▸ PROBLEM DESCRIPTION:
When you copy the records that follow, please keep every word exactly as it is and leave out the pictures.

━━━━━ RECORDS FOR THIS EXERCISE

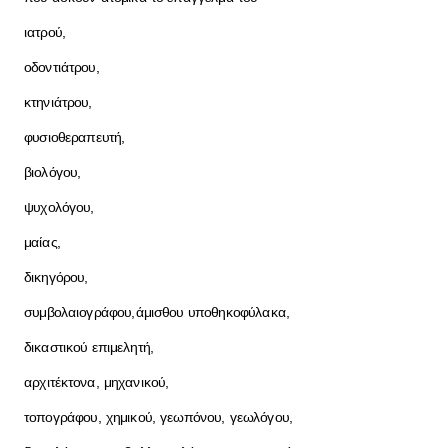
ιατρού,
οδοντιάτρου,
κτηνιάτρου,
φυσιοθεραπευτή,
βιολόγου,
ψυχολόγου,
μαίας,
δικηγόρου,
συμβολαιογράφου,
άμισθου υποθηκοφύλακα,
δικαστικού επιμελητή,
αρχιτέκτονα, μηχανικού,
τοπογράφου, χημικού, γεωπόνου, γεωλόγου,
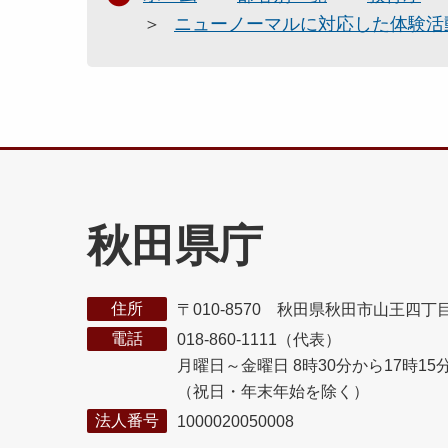
ニューノーマルに対応した体験活
秋田県庁
住所
〒010-8570 秋田県秋田市山王四丁
電話
018-860-1111（代表）
月曜日～金曜日 8時30分から17時15
（祝日・年末年始を除く）
法人番号
1000020050008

━━━━━━━━━━

▸ REPLY:
ιατρού,
οδοντιάτρου,
κτηνιάτρου,
φυσιοθεραπευτή,
βιολόγου,
ψυχολόγου,
μαίας,
δικηγόρου,
συμβολαιογράφου,
άμισθου υποθηκοφύλακα,
δικαστικού επιμελητή,
αρχιτέκτονα, μηχανικού,
τοπογράφου, χημικού, γεωπόνου, γεωλόγου,
ニューノーマルに対応した体験活
秋田県庁
住所
〒010-8570 秋田県秋田市山王四丁
電話
018-860-1111（代表）
月曜日～金曜日 8時30分から17時15
（祝日・年末年始を除く）
法人番号
1000020050008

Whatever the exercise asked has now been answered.